By JohnThomas Didymus     Jan 22, 2013 in Crime
Bali - Lindsay Sandiford, a 56-year-old British grandmother, has been sentenced to death by firing squad in Bali, Indonesia for drug smuggling. Sandiford of Gloucestershire was arrested in May last year in Denpasar airport with $2.5 million worth of cocaine.
The Telegraph reports that the Denpasar District Court sentenced her after finding her guilty of violating the country's drug laws.
Officials found 10.16lb of cocaine worth $2.5 million in the lining of her suitcase during a routine check. After she agreed to cooperate with the police, she passed the consignment to an alleged accomplice Julian Ponder, a 43-year-old antiques dealer from Brighton, who has been tried and could also receive a death penalty this week.
Ponder was arrested with Rachel Dougall, 38, from Brighton. Dougall was sentenced to one year in prison failing to report a crime. The last member of the gang Paul Beales, was sentenced to four years for drug possession.
According to the Daily Mail, there was an audible gasp in the Bali courtroom when the judges announced a death penalty instead of the 15-year prison sentence that prosecutors had asked for.
She reportedly slumped back in shock as the sentence was pronounced, crying softly "No, no, no," under a beige-colored sarong she threw over her face. She declined to speak to reporters as she was led back to prison.
The death sentence comes as a surprise because the prosecutors had recommended a 15-year prison sentence on the grounds of her age and the fact that she had co-operated with investigators.
In her defense, Sandiford of Redcar in Teesside, said she was set up by the smuggling gang who forced her to carry the drugs by threatening her children.
The Guardian reports that in her witness statement, she said: "I would like to begin by apologizing to the Republic of Indonesia and the Indonesian people for my involvement. I would never have become involved in something like this but the lives of my children were in danger and I felt I had to protect them."
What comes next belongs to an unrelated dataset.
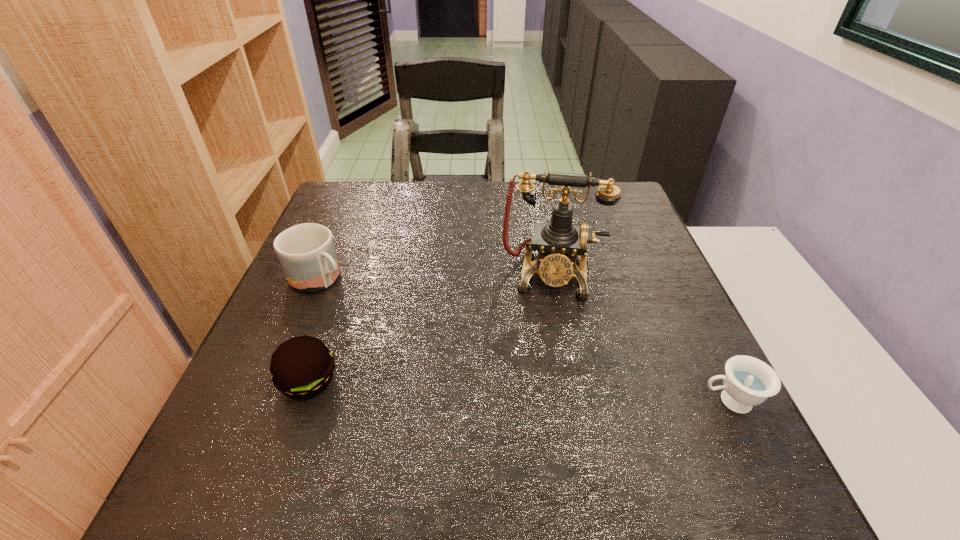 Find the location of a particular element. This screenshot has width=960, height=540. free space on the desktop that is between the patty and the rightmost object and is positioned on the front of the telephone, featuring the rotary dial is located at coordinates (543, 393).

Where is `vacant space on the desktop that is between the patty and the teacup and is positioned on the side with the handle of the third shortest object`? Image resolution: width=960 pixels, height=540 pixels. vacant space on the desktop that is between the patty and the teacup and is positioned on the side with the handle of the third shortest object is located at coordinates (487, 390).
Her lawyers also read out a statement from her son: "I love my mother very much and have a very close relationship with her. I know that she would do anything to protect me. I cannot imagine what I would do if she was sentenced to death in relation to these charges."
The panel of judges at the Denpasar district court, passing the death sentence, said there were no mitigating circumstances in her case. The judges said her action had damaged Bali's image as a tourist destination and weakened Indonesia's anti-drug efforts. The judges said that she was at the center of the plot to smuggle drugs into Indonesia and that she did not show remorse for her action.
Amser Simanjuntak, who headed the panel of judges, said: "We found no reason to lighten her sentence."
Sandiford will appeal the sentence. She also has the opportunity of a plea of mercy to the president after she has exhausted all legal channels to escape being led into an orchard and executed by a ten-man firing squad.
British officials have reacted to the death sentence and expressed their opposition to it. According to The Guardian, a spokeswoman for the Foreign and Commonwealth Office (FCO), said: "We can confirm that a British national is facing the death penalty in Indonesia. We remain in close contact with that national and continue to provide consular assistance. The UK remains strongly opposed to the death penalty in all circumstances."
There are about 114 prisoners on death row in Indonesia, with at least 40 of them being foreigners, most convicted of drug crimes, The Telegraph reports.
According to a report by Australia’s Lowy Institute, five foreign nationals have been executed for drug crimes in Indonesia since 1998. However, there have been no executions in the country since 2008 after 10 people were put to death.